À l’inverse, une chaîne comme Micmaths, qui vulgarise des problèmes mathématiques, rapporte à son créateur 722 euros par mois sur une totalité de 194 224 abonnés Youtube. Les matheux auraient-ils tendance à compter leurs sous plus que les autres ? Probablement pas.

Pour avoir une clé de compréhension plus adéquate, il faut peut-être se pencher sur la « théorie des 1 000 vrais fans » avancée par l’économiste Kevin Kelly.

On peut résumer cette théorie simplement : pour gagner sa vie et pouvoir vivre de son art, un créateur doit posséder une base de 1 000 vrais fans qui composeront un noyau lucratif durable. L’économiste considère qu’un vrai fan sera capable de dépenser environ 100 dollars par an pour acheter des produits en rapport avec la personne qu’il suit fidèlement.
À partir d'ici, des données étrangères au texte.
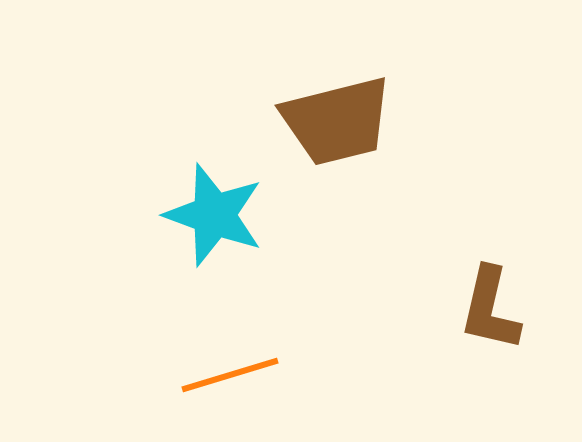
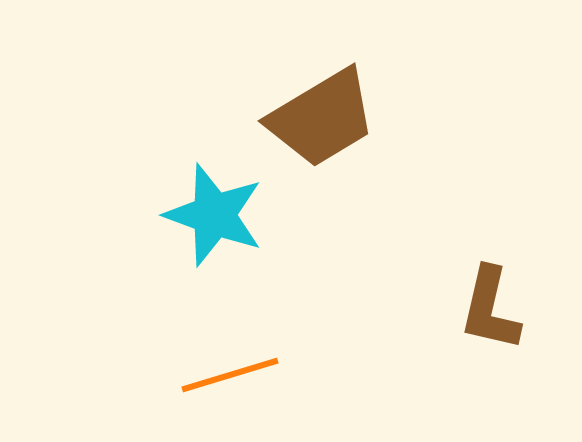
brown trapezoid: moved 15 px left, 3 px up; rotated 17 degrees counterclockwise
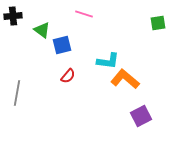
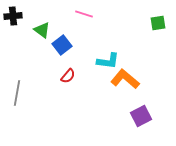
blue square: rotated 24 degrees counterclockwise
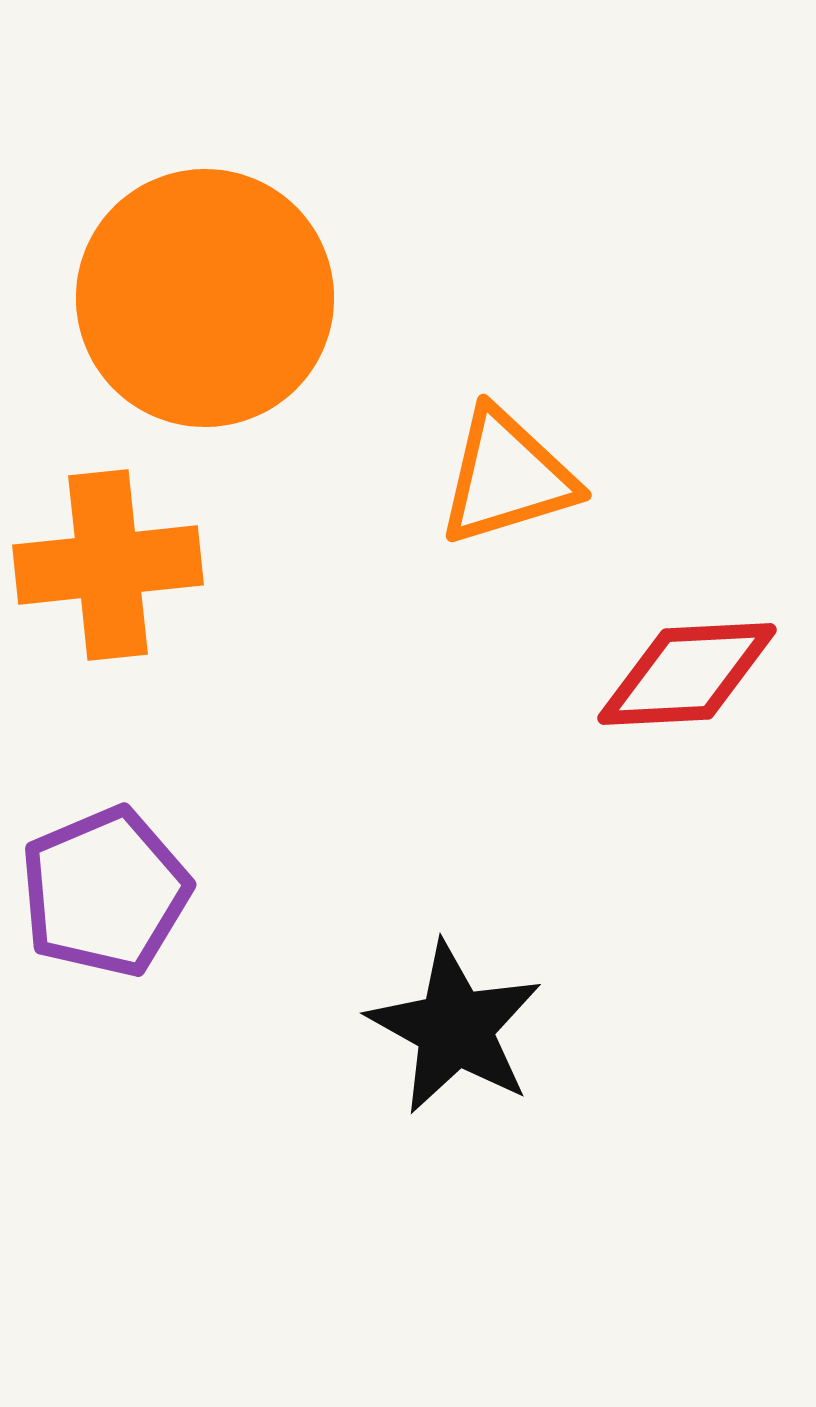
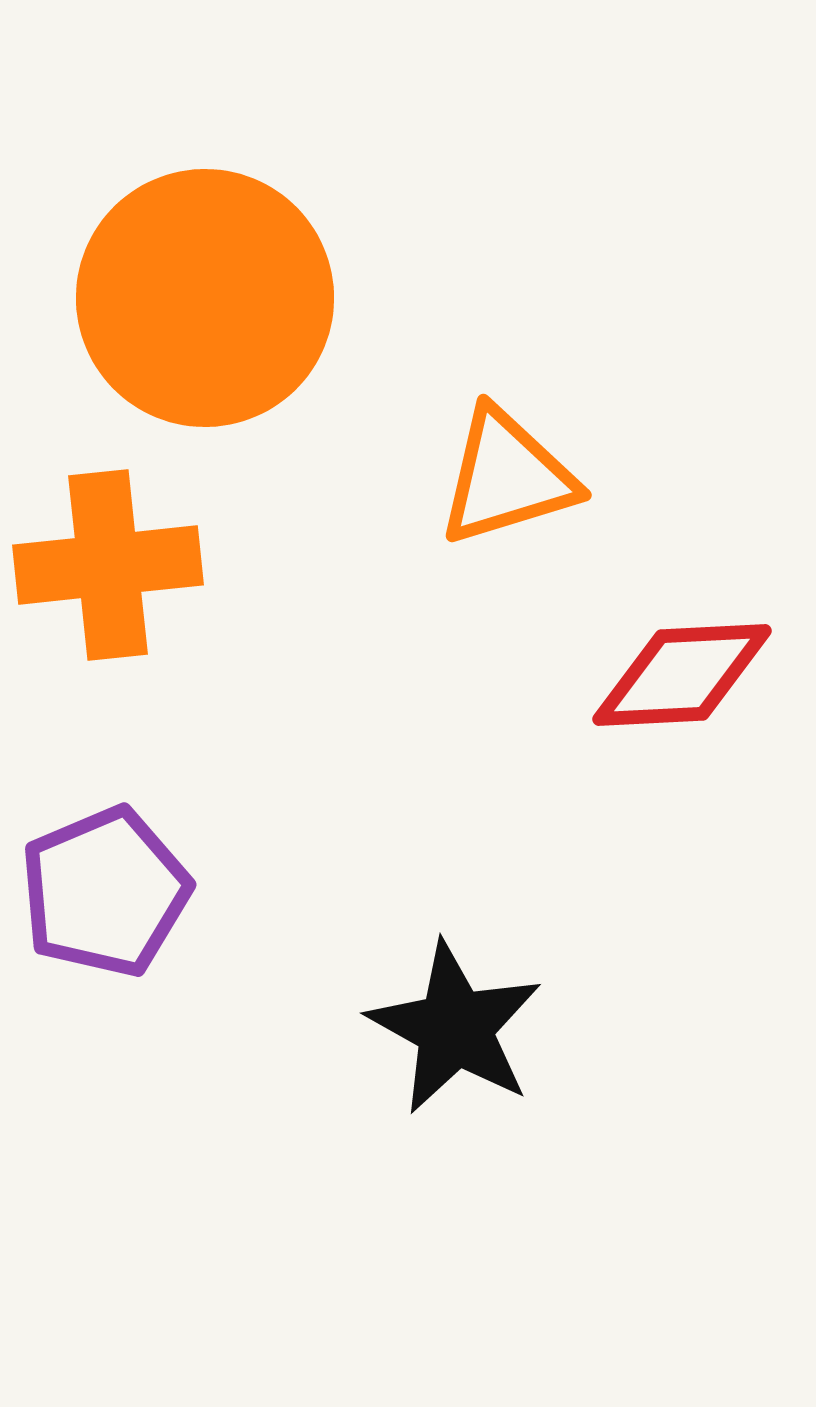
red diamond: moved 5 px left, 1 px down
Ce noyau lui permettra de ne pas se faire happer par ce que l’économiste appelle « la traîne » – soit la courbe qui représente le ventre mou et majoritaire d’un ensemble d’abonnés. Ceux qui ne seront jamais (ou très peu) créditeurs.

Courbe de la "Théorie de la longue traîne" de Kevin Kelly

 

Transposé à Tipeee, la théorie des 1000 vrais fans pourrait être appelée « l’hypothèse des 300 tipeurs ». Sur le site, on remarque que les pages Tipeee qui comptabilisent plus de 300 tipeurs ont majoritairement un revenu supérieur à 1 000 € par mois. Le créateur du site d’actualité Mr. Mondialisation raconte que récolter de l’argent de ses fans n’est pas une entreprise facile : « On pourrait croire qu’avec plus d’un million de fans sur Facebook, nous soyons en mesure de soulever d’énormes quantités de fonds. On constate que c’est faux. À peine 400 personnes, le noyau engagé de la communauté, mais aussi simplement ceux qui en ont les moyens (nous ne blâmons pas les autres !), nous soutiennent. Ces personnes font toute la différence et permettent à notre projet de se concrétiser au-delà du simple hobby. »

tina fey

Bruce Benamran, créateur de la chaîne de vulgarisation scientifique E-penser raconte qu’il peut gagner jusqu’à 3 000 euros par mois grâce à Tipeee : « Je ne me concentre plus que sur mes vidéos depuis presque deux ans, avant j’avais une boîte d’informatique. C’est ma communauté sur Tipeee qui me permet de vivre et d’améliorer ma chaine. En plus de cela, l’idée c’est l’indépendance. Je n’ai plus à me préoccuper de combien de vues je peux faire dans le mois pour pouvoir en vivre ».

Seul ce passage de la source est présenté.